Il testo – appena pubblicato dall’editore CuePress – è la prima parte di un Dittico sull’Europa affondato nelle fondamenta che animano il continente più contrastato, teatro di scontro quotidiano e spettro tenebroso di ciò che nell’umano è, o diviene, disumano. Già il sottotitolo è eloquente: Una genesi. Un esodo. Generazioni. Suppone dunque che in un’origine, la quale presiede all’evoluzione, sia già implicito il conflitto tra migrazione e ospitalità, tra comprensione e assorbimento, visibili nelle pratiche della vita civile, nelle parvenze culturali, nell’anima dei popoli in fuga sia dalla radice che dallo sradicamento, dunque da un contesto di accoglienza di individui stranieri a un altro in cui si diventa, perché si è, stranieri. Carnevali pone a giudizio la nostra società con impietosa carica critica, desertificando le relazioni fino a una meccanica scarna in cui c’è un Uomo che è tutti gli uomini, una Donna che è tutte le donne, l’Altro uomo – si badi la maiuscola per Altro e non per uomo – che rappresenta il lascito di una generazione per l’altra, la ritualità vera o presunta, l’impossibile germinazione là dove una radice abbia già permeato, occupato, il suolo possibile. Eppure è per quest’uomo in minuscola, l’uomo-comunità, che si propende, l’unico che sembri conservare il seme dell’umanità invece perduta dall’Uomo-società.
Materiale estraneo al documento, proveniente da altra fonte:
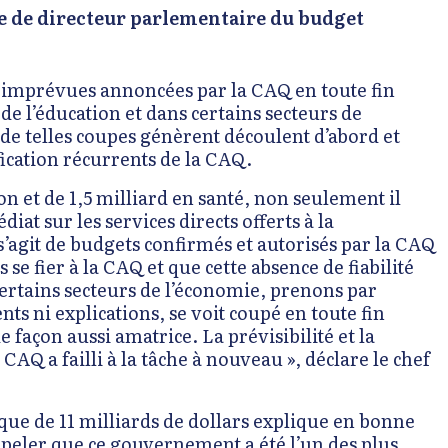
e de
directeur parlementaire du budget
s imprévues annoncées par la CAQ en toute fin
 de l’éducation et dans certains secteurs de
e de telles coupes génèrent découlent d’abord et
ication récurrents de la CAQ.
n et de 1,5 milliard en santé, non seulement il
t sur les services directs offerts à la
 s’agit de budgets confirmés et autorisés par la CAQ
se fier à la CAQ et que cette absence de fiabilité
ertains secteurs de l’économie, prenons par
nts ni explications, se voit coupé en toute fin
 façon aussi amatrice. La prévisibilité et la
 CAQ a failli à la tâche à nouveau », déclare le chef
ique de 11 milliards de dollars explique en bonne
peler que ce gouvernement a été l’un des plus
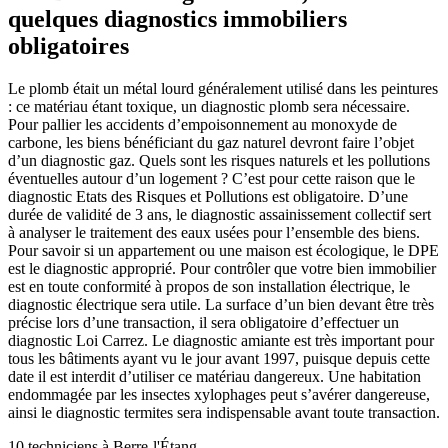
quelques diagnostics immobiliers
obligatoires
Le plomb était un métal lourd généralement utilisé dans les peintures
: ce matériau étant toxique, un diagnostic plomb sera nécessaire.
Pour pallier les accidents d’empoisonnement au monoxyde de
carbone, les biens bénéficiant du gaz naturel devront faire l’objet
d’un diagnostic gaz. Quels sont les risques naturels et les pollutions
éventuelles autour d’un logement ? C’est pour cette raison que le
diagnostic Etats des Risques et Pollutions est obligatoire. D’une
durée de validité de 3 ans, le diagnostic assainissement collectif sert
à analyser le traitement des eaux usées pour l’ensemble des biens.
Pour savoir si un appartement ou une maison est écologique, le DPE
est le diagnostic approprié. Pour contrôler que votre bien immobilier
est en toute conformité à propos de son installation électrique, le
diagnostic électrique sera utile. La surface d’un bien devant être très
précise lors d’une transaction, il sera obligatoire d’effectuer un
diagnostic Loi Carrez. Le diagnostic amiante est très important pour
tous les bâtiments ayant vu le jour avant 1997, puisque depuis cette
date il est interdit d’utiliser ce matériau dangereux. Une habitation
endommagée par les insectes xylophages peut s’avérer dangereuse,
ainsi le diagnostic termites sera indispensable avant toute transaction.
10 techniciens à Berre-l'Étang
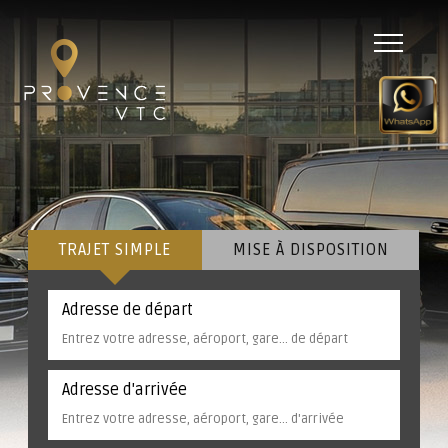
Menu
TRAJET SIMPLE
MISE À DISPOSITION
Adresse de départ
Adresse d'arrivée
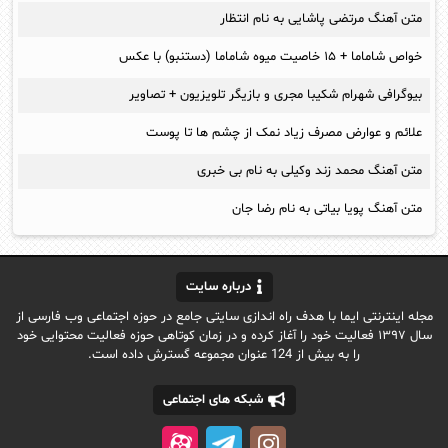
متن آهنگ مرتضی پاشایی به نام انتظار
خواص شاماما + ۱۵ خاصیت میوه شاماما (دستنبو) با عکس
بیوگرافی شهرام شکیبا مجری و بازیگر تلویزیون + تصاویر
علائم و عوارض مصرف زیاد نمک از چشم ها تا پوست
متن آهنگ محمد زند وکیلی به نام بی خبری
متن آهنگ پویا بیاتی به نام رضا جان
درباره سایت
مجله اینترنتی ایما با هدف راه اندازی سایتی جامع در حوزه اجتماعی وب فارسی از
سال ۱۳۹۷ فعالیت خود را آغاز کرده و در زمان کوتاهی حوزه فعالیت محتوایی خود
را به بیش از 124 عنوان مجموعه گسترش داده است.
شبکه های اجتماعی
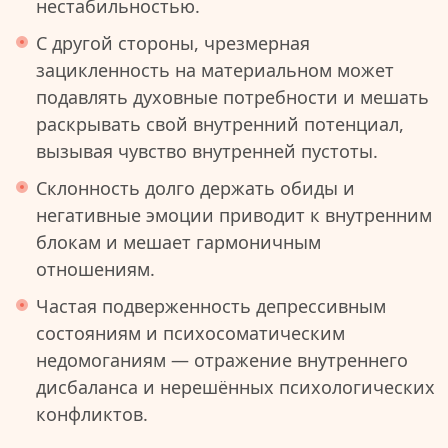
нестабильностью.
С другой стороны, чрезмерная
зацикленность на материальном может
подавлять духовные потребности и мешать
раскрывать свой внутренний потенциал,
вызывая чувство внутренней пустоты.
Склонность долго держать обиды и
негативные эмоции приводит к внутренним
блокам и мешает гармоничным
отношениям.
Частая подверженность депрессивным
состояниям и психосоматическим
недомоганиям — отражение внутреннего
дисбаланса и нерешённых психологических
конфликтов.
C’è un giardino prima di tutto. Ma non è più l’Eden. È il simbolo contiguo di progresso e marcescenza, forse, in una parola: di mutazione. C’è una struttura sovraesposta fatta di quattro pedane parallele che fanno spazio di delimitazione a tre carrelli semoventi tra il fondale e il proscenio. Portano ogni cosa e ognuno, ogni cosa che sia trasportabile, non ciò che diviene o è già: macerie. Tutto ciò è invece frutto di esplosione, di crollo, come fosse già immanente nell’idea di edificio. Un accordo diplomatico, nelle parole dei due uomini, nato dal sangue e dalla ferita, dall’umiliazione e dalla sopraffazione, ne sembra il contraltare.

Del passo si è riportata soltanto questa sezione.